Use the entries below and reproduce exactly the lines from the one containing "六面无缝焊接 (112, 2544)" down to the one containing "Home (60, 668)", both of them included.

● Supplied information:
##############################
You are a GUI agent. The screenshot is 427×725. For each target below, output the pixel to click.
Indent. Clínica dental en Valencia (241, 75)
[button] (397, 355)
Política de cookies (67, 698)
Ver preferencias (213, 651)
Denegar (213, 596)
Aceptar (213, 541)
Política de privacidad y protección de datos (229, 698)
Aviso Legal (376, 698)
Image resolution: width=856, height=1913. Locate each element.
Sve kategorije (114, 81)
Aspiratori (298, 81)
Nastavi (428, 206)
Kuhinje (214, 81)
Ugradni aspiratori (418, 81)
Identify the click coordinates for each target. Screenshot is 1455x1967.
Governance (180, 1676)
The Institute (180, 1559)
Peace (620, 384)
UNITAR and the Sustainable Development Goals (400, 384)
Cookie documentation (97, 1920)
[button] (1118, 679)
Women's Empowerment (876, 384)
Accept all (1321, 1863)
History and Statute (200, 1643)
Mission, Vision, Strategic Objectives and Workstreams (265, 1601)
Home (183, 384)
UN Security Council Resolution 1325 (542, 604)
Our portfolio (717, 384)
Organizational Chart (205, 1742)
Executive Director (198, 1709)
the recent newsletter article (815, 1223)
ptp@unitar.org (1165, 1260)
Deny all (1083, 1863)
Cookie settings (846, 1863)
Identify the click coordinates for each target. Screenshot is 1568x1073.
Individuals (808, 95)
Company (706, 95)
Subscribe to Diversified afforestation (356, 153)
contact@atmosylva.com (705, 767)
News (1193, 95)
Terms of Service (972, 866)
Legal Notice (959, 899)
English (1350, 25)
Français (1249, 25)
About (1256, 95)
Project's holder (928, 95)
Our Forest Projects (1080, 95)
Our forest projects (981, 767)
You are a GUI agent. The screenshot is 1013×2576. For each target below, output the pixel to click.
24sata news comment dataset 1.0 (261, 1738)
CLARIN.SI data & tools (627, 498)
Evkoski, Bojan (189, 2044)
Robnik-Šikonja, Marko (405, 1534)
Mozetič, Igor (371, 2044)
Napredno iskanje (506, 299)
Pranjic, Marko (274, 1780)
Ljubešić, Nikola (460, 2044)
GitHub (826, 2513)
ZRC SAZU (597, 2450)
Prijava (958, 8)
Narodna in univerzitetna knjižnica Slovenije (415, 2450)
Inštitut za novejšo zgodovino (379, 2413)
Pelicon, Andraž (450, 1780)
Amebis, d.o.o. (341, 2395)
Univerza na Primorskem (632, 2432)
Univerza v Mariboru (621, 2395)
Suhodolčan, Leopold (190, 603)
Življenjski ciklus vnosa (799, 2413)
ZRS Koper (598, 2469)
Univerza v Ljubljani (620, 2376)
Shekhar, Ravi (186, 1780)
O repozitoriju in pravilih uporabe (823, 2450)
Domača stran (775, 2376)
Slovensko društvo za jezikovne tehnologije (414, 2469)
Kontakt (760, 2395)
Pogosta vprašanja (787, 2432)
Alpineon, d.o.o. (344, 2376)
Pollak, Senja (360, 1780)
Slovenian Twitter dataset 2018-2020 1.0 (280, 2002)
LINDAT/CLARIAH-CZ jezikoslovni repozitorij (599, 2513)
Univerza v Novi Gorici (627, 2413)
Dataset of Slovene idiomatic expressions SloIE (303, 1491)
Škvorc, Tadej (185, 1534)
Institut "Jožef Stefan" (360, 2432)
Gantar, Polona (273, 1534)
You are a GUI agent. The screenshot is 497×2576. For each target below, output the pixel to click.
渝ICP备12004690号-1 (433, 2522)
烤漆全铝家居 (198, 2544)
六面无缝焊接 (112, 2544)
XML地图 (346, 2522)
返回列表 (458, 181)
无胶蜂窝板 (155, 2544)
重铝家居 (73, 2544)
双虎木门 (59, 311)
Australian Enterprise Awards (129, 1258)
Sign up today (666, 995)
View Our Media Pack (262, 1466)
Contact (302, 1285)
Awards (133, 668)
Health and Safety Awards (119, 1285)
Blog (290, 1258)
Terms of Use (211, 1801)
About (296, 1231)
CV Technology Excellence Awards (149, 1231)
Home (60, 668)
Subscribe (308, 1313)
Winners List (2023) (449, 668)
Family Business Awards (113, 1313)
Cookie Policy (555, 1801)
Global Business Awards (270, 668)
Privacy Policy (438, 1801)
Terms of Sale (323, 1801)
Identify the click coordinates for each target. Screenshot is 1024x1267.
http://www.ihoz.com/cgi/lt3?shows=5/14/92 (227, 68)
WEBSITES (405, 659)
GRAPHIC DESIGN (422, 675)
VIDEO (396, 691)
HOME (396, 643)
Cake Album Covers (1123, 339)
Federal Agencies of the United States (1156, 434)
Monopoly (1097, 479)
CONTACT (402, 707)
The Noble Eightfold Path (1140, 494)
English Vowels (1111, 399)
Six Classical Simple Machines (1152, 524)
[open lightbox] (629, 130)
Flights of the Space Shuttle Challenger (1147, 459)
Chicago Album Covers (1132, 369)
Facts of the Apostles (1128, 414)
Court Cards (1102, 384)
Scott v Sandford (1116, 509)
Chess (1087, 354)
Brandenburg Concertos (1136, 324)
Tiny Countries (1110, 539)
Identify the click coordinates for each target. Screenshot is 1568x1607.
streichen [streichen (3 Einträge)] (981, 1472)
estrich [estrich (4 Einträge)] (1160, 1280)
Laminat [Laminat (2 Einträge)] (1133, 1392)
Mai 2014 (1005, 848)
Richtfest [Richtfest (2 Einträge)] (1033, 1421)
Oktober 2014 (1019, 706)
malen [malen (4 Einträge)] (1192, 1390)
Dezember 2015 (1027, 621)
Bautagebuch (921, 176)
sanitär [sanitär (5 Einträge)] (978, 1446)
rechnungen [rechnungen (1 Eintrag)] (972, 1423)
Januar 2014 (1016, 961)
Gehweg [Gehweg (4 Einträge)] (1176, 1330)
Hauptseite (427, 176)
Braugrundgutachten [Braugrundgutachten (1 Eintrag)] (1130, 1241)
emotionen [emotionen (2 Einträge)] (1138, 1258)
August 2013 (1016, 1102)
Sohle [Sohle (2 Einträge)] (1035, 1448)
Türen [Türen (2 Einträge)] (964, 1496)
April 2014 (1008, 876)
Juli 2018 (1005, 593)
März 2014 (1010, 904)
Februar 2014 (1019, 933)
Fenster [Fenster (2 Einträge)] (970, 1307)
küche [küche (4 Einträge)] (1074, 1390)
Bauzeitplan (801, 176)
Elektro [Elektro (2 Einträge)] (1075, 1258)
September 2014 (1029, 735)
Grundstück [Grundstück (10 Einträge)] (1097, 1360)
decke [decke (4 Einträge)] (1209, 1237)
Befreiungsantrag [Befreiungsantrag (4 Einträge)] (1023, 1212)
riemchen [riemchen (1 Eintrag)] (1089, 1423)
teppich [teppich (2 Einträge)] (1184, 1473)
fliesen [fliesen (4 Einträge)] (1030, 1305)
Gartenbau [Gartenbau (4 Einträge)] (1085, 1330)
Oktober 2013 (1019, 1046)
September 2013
##############################
● Reply:
六面无缝焊接 (112, 2544)
XML地图 (346, 2522)
返回列表 (458, 181)
无胶蜂窝板 (155, 2544)
重铝家居 (73, 2544)
双虎木门 (59, 311)
Australian Enterprise Awards (129, 1258)
Sign up today (666, 995)
View Our Media Pack (262, 1466)
Contact (302, 1285)
Awards (133, 668)
Health and Safety Awards (119, 1285)
Blog (290, 1258)
Terms of Use (211, 1801)
About (296, 1231)
CV Technology Excellence Awards (149, 1231)
Home (60, 668)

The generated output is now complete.